Introduction
Of all red blood cell antigens, RhD is second only to the ABO antigens in importance in blood transfusion. The Rh antigens are fully expressed at the time of birth unlike the weak expression of ABO antigens in neonates1. Immunisation to D antigen can occur in reaction to less than 0.1 mL of foetal blood, resulting in anti-D alloantibody in the maternal circulation2. Haemolytic disease of the foetus and newborn (HDFN) occurs when there is a destruction of foetal/neonatal red cells by IgG antibodies produced by the mother. When Anti-D is the cause of HDFN, the severe anaemia can cause foetal hydrops, tissue hypoxia and even foetal death in utero3. Sensitised pregnant women require close monitoring for early detection of foetal anaemia and to decide whether and, if so, when intrauterine transfusion is required. As a key part of any pre-transfusion testing, the ABO and RhD groups of recipient samples are determined. It has been reported that if a neonate’s red cells are heavily saturated with IgG antibodies, RhD typing with anti-D reagents may give either false negative or false positive results3. We report here the case of blocked RhD in a cord blood sample in a suspected case of RhD-HDFN which was detected in our hospital blood bank laboratory.
Case report
A 32-year old female presented at our hospital for an antenatal check-up in her 20th week of pregnancy (G10 P1+8). She gave a history of Rh immunoglobulin prophylaxis in her first pregnancy along with a blood transfusion 2 years previously at another hospital. In our laboratory she was found to have “AB Rh(D) negative” blood group together with a positive indirect antihuman globulin test result (4+) by a gel technique (DiaMed, Switzerland). The commercially available antibody screening cells and antibody identification panel cells (DiaMed, Switzerland) confirmed the presence of anti-D red cell alloantibody. The anti-D titre was 256 by the conventional tube technique. Her husband’s ABO blood group was “B Rh(D) positive”. The patient was also phenotyped for other Rh antigens and her Rh phenotype was rr (dce/dce) whereas her husband typed as R1 Rz (DCe/DCE) using commercially available monoclonal antisera.

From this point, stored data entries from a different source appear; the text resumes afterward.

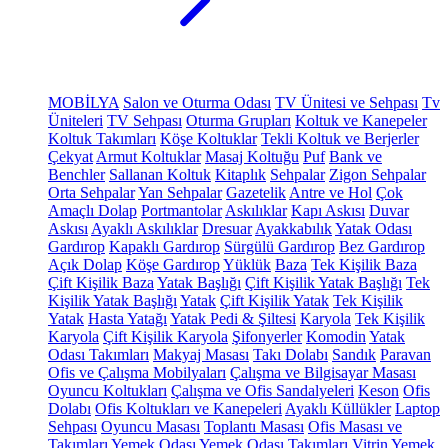
MOBİLYA
Salon ve Oturma Odası
TV Ünitesi ve Sehpası
Tv
Üniteleri
TV Sehpası
Oturma Grupları
Koltuk ve Kanepeler
Koltuk Takımları
Köşe Koltuklar
Tekli Koltuk ve Berjerler
Çekyat
Armut Koltuklar
Masaj Koltuğu
Puf
Bank ve
Benchler
Sallanan Koltuk
Kitaplık
Sehpalar
Zigon Sehpalar
Orta Sehpalar
Yan Sehpalar
Gazetelik
Antre ve Hol
Çok
Amaçlı Dolap
Portmantolar
Askılıklar
Kapı Askısı
Duvar
Askısı
Ayaklı Askılıklar
Dresuar
Ayakkabılık
Yatak Odası
Gardırop
Kapaklı Gardırop
Sürgülü Gardırop
Bez Gardırop
Açık Dolap
Köşe Gardırop
Yüklük
Baza
Tek Kişilik Baza
Çift Kişilik Baza
Yatak Başlığı
Çift Kişilik Yatak Başlığı
Tek
Kişilik Yatak Başlığı
Yatak
Çift Kişilik Yatak
Tek Kişilik
Yatak
Hasta Yatağı
Yatak Pedi & Şiltesi
Karyola
Tek Kişilik
Karyola
Çift Kişilik Karyola
Şifonyerler
Komodin
Yatak
Odası Takımları
Makyaj Masası
Takı Dolabı
Sandık
Paravan
Ofis ve Çalışma Mobilyaları
Çalışma ve Bilgisayar Masası
Oyuncu Koltukları
Çalışma ve Ofis Sandalyeleri
Keson
Ofis
Dolabı
Ofis Koltukları ve Kanepeleri
Ayaklı Küllükler
Laptop
Sehpası
Oyuncu Masası
Toplantı Masası
Ofis Masası ve
Takımları
Yemek Odası
Yemek Odası Takımları
Vitrin
Yemek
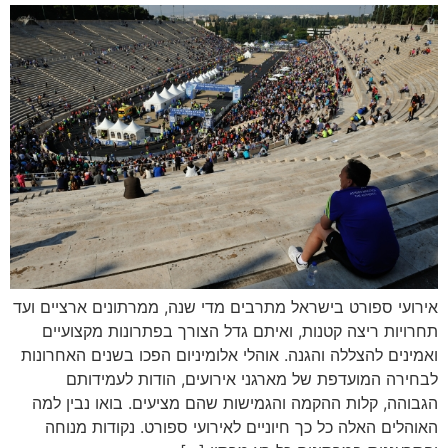
אירועי ספורט בישראל מתרבים מדי שנה, ממרתונים ארציים ועד
תחרויות ריצה קטנות, ואיתם גדל הצורך בפתרונות מקצועיים
ואמינים להצללה והגנה. אוהלי אלומיניום הפכו בשנים האחרונות
לבחירה המועדפת של מארגני אירועים, הודות לעמידותם
הגבוהה, קלות ההקמה והגמישות שהם מציעים. בואו נבין למה
האוהלים האלה כל כך חיוניים לאירועי ספורט. נקודות מנוחה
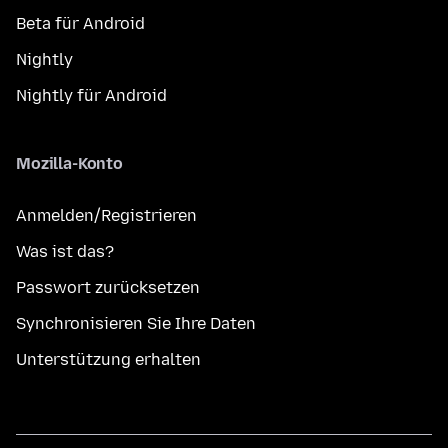
Beta für Android
Nightly
Nightly für Android
Mozilla-Konto
Anmelden/Registrieren
Was ist das?
Passwort zurücksetzen
Synchronisieren Sie Ihre Daten
Unterstützung erhalten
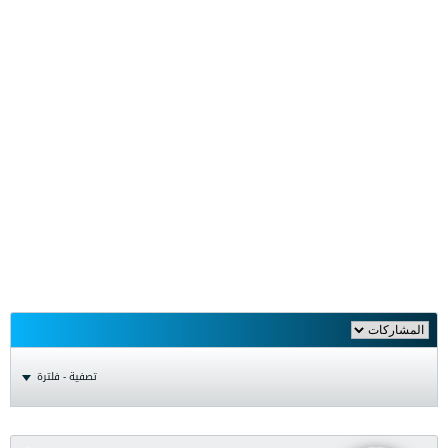
تصفية - فلترة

A cordocentesis procedure (percutaneous umbilical blood sampling) was planned at 20 weeks of gestation because the foetus showed features of hydrops on ultrasound examination in the presence of the high anti-D titre, which was quite suggestive of RhD-HDFN. The cordocentesis corroborated the presence of HDFN as the foetal haemoglobin and haematocrit values were 5.4 g/dL and 13.9%, respectively. As a result, intrauterine transfusion of red blood cells was planned. The foetal samples were sent to our laboratory for immunohaematological workup of HDFN and for preparation of packed red blood cells for intrauterine transfusion.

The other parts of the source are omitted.